As of the latest update from the WHO, two cases of hantavirus have been laboratory confirmed: one of the three fatalities, and a British passenger who remains in intensive care in Johannesburg, South Africa. Five additional suspected cases have been recorded, bringing the total affected to seven. Among these cases, three have died; the British patient in Johannesburg remains in critical condition, and three people still onboard the MV Hondius experienced mild symptoms, one of whom has since become asymptomatic.
The timeline of infections has raised questions about how the virus spread onboard. The first fatality was a Dutch man who developed symptoms on April 6 and died on April 11. His wife, also Dutch, accompanied his body off the ship at Saint Helena, a remote Atlantic island, and flew to Johannesburg with gastrointestinal symptoms. She deteriorated mid-flight and died in South Africa on April 26, making her the second fatality. The third death was the German passenger who died onboard Saturday.

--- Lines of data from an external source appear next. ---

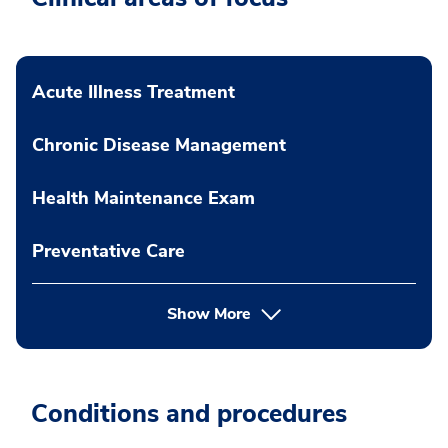
Acute Illness Treatment
Chronic Disease Management
Health Maintenance Exam
Preventative Care
Show More
Conditions and procedures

Contact tracing efforts are already underway for the 82 passengers and six crew members onboard the Airlink flight that carried the Dutch couple to Johannesburg. Airlink representative Karin Murray confirmed that the airline has followed South African health authority instructions to notify all passengers on the flight to contact local health departments for monitoring.

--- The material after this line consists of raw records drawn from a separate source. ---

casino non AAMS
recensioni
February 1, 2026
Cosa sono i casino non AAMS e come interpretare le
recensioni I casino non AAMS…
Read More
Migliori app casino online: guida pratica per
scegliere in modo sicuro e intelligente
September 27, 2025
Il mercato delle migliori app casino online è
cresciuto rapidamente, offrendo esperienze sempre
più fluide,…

Investigators are still working to identify the origin of the outbreak and confirm the specific strain of the virus. WHO epidemic preparedness director Maria Van Kerkhove told reporters that while full genomic sequencing is being conducted by South African researchers, the working hypothesis is that the responsible virus is the Andes strain, the only hantavirus variant previously linked to human-to-human transmission. Notably, Van Kerkhove added that there are no rats onboard the ship, which eliminates the common rodent-based transmission route that causes most hantavirus infections. The WHO also currently suspects the original Dutch couple were infected before boarding the vessel during travel in South America, opening the possibility that limited secondary transmission occurred among close contacts onboard.
Ann Lindstrand, WHO representative to Cape Verde, confirmed that the evacuation process clears the way for the ship to continue to the Canary Islands as planned, bringing an end to the days-long standoff that left the vessel stranded off the African island nation’s coast.